Invalid device function

hi2all

CUDA ref. manual says that return value of cudaLaunch func. is one of the following:
[font=“Courier New”]cudaSuccess
cudaErrorInvalidDeviceFunction
cudaErrorInvalidConfiguration[/font]

my question is What can cause cudaErrorInvalidDeviceFunction as a result of a kernel call?

I wrote a multi-gpu code, which works on every CUDA-capable PC except one.
On “WinXP, 2x GTX 280”-machine program exits with cudaErrorInvalidDeviceFunction?

does anyone of you guys know where can be my problem?

Did you see this other thread: [url=“http://forums.nvidia.com/index.php?showtopic=80370&st=0&p=456174&#entry456174”]http://forums.nvidia.com/index.php?showtop...mp;#entry456174[/url]

“Solved. There was another cuda call initializing a pbo which was wrong and somehow killed cuda. The code up there now works fine.”

I did. So, the reason why I get cudaErrorInvalidDeviceFunction as a result of a kernel call is that device is “busy”. Some other code running a device, or even mine. Right?

Or, this is one of all possible reasons why i can get this error.

That person seems to say that an incorrect call corrupted the GPU’s memory, possibly messing up the kernel’s code or just scrambling the nvidia driver’s state. Possibly, it could be an ordinary out-of-bounds access that is scrambling driver memory. I don’t know if this is what you’re seeing, but overwriting-memory bugs tend to be semi-non-deterministic and may manifest themselves in one configuration but not another.

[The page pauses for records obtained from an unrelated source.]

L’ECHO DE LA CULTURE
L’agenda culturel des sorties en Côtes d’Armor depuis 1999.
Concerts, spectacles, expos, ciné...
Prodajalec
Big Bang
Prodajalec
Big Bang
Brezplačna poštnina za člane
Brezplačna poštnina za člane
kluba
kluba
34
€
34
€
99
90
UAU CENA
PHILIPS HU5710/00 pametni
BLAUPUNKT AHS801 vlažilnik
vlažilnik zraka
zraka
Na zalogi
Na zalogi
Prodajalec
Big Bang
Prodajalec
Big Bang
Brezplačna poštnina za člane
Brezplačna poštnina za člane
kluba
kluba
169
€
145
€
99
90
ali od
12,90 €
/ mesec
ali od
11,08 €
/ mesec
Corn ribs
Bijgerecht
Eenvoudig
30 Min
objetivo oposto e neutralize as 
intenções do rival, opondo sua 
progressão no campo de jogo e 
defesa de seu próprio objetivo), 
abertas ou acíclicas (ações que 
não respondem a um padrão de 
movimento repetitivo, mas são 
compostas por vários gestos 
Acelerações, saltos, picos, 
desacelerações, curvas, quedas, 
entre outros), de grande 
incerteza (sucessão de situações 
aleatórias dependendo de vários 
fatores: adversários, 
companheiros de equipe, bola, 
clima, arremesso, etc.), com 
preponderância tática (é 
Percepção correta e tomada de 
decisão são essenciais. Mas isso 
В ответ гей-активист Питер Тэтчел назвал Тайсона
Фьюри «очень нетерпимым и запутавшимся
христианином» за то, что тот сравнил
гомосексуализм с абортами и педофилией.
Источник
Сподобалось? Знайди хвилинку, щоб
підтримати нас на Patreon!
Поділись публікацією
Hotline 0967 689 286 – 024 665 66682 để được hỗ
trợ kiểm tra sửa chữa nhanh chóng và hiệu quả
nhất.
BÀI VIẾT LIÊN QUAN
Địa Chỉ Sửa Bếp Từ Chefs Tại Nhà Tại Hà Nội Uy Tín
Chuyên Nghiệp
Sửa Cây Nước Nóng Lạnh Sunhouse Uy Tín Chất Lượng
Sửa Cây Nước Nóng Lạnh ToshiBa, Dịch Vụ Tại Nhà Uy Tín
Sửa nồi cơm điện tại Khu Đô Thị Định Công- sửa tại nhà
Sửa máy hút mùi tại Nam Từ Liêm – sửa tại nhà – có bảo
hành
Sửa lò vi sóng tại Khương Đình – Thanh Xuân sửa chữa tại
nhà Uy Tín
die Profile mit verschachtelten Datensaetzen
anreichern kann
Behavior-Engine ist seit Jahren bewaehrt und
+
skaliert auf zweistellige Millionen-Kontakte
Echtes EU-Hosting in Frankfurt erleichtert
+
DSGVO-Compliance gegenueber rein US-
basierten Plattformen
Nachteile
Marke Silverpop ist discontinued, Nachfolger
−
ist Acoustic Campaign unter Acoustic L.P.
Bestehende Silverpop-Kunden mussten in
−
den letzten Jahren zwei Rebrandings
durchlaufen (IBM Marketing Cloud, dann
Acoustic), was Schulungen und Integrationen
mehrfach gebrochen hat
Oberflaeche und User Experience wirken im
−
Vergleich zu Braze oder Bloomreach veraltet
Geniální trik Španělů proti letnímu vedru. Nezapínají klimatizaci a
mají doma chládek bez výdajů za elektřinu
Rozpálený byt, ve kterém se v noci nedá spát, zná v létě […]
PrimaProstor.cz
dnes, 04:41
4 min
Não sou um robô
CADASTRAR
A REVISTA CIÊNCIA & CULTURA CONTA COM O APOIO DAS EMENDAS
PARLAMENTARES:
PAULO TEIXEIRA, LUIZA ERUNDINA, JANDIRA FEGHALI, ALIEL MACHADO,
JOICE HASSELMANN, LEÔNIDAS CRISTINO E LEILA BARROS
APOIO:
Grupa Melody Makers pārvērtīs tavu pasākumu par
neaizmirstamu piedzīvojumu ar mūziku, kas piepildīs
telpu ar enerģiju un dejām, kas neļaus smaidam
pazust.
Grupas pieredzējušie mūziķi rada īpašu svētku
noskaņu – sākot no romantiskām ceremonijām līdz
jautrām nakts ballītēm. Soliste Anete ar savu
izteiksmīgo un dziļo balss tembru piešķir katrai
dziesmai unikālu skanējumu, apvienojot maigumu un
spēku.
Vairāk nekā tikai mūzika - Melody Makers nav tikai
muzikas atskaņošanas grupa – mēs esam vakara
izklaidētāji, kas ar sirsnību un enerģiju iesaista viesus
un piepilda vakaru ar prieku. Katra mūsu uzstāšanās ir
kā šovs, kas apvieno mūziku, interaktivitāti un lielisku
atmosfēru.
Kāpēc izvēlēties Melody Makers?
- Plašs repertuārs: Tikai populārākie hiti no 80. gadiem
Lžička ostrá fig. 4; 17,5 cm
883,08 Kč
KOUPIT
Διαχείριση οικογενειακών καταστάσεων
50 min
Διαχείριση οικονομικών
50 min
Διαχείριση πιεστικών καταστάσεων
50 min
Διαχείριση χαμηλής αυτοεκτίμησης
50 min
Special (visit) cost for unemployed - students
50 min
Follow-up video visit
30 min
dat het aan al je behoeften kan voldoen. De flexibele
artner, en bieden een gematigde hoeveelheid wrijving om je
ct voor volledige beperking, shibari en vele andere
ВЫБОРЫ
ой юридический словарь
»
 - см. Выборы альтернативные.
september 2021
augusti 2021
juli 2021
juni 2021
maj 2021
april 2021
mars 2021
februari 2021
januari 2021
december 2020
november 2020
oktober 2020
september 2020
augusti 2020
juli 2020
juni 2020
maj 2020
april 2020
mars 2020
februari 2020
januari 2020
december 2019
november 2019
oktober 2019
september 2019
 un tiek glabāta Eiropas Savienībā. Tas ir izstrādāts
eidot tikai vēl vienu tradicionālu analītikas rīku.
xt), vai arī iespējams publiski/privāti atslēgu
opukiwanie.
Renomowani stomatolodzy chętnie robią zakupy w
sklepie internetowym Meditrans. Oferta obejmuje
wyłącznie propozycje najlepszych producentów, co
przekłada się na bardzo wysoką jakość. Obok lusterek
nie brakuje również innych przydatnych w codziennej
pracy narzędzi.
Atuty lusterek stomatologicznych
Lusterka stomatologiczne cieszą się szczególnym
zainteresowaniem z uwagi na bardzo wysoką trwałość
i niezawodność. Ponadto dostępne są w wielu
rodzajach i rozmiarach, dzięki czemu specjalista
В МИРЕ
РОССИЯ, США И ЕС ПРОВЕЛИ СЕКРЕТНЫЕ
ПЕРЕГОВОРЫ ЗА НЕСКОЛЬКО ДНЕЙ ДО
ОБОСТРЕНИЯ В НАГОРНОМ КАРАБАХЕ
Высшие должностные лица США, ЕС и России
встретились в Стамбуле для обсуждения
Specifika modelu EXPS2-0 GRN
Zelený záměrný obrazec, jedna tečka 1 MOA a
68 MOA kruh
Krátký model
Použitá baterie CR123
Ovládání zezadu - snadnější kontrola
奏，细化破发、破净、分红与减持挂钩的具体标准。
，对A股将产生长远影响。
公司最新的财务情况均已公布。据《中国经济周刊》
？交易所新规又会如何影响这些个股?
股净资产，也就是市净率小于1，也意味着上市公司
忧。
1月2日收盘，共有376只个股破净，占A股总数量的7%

For sake of completeness, what are those other systems on which your code does work?

cuda version:

2.0

nvcc version:

Built on Wed_Jul_16_12:57:50_PDT_2008

Release 2.0, V0.2.1221

does not work on:

WinXP, 4GB RAM, 2x GTX280 (any mode)

does work on:

Ubuntu, 4GB RAM, 2x GTX280 (NonEmu) (the same machine, but under WinXP there is a bug discussed above)

WinXP, 2 GB RAM, 8600 GTS. (NonEmu, Emu)

WinXP, 4GB, C2Duo 3GHz (Emu)

WinXP, 512MB, Intel 1.5GHz (Emu)

thanks, I’ll check that theory.

(but sdk-samples are ok)

Your code doesn’t work even in emu? Very strange indeed. EDIT: Hold on, driver api supports emulation now?

Also, do you recompile on every machine you run on, or do you have one binary (for the win machines)?

sorry, I was missinformed. in emu-mode everything works fine.

the code is always recompiled on every machine before run.

I also tried to run an empty kernel instead of existing in program by calling it with <<<dim3(1,1,1), dim3(1,1,1)>>> configuration. the same reaction on the FIRST kernel call.

upd: Who told you I am using driver API?

Recompiling is what typically makes out-of-bounds bugs surface or hide. You can try compiling the code on a windows machine where it works, and see if it’ll run on the machine that doesn’t. Although this won’t really tell you much.

Btw, is your windows machine with 4GB using an x64 OS?

Sorry, I thought you’d said you were using cuLaunch.

Hmmm… Not sure if I get it. What do you mean?

Ok, I’ll check it. But I thought the resulting binary code does not depend on a machine it was compiled on (at least under windows-family OS).

Yeap. WinXP x64-version.

And are the machine on which it works x32? If so, this is an important point you should have said from the start. Probably, your error is in dealing with the x64 architecture. E.g., you do sizeof(long) instead of sizeof(void*) somewhere or somesuch. This causes an out-of-bounds access.

What I meant about “surface and hide” is that an out-of-bounds bug will sometimes appear during one compile, and not appear on another. That is how it’s not quite deterministic. Sometimes you may change a completely unrelated line of code, and it will toggle the bug.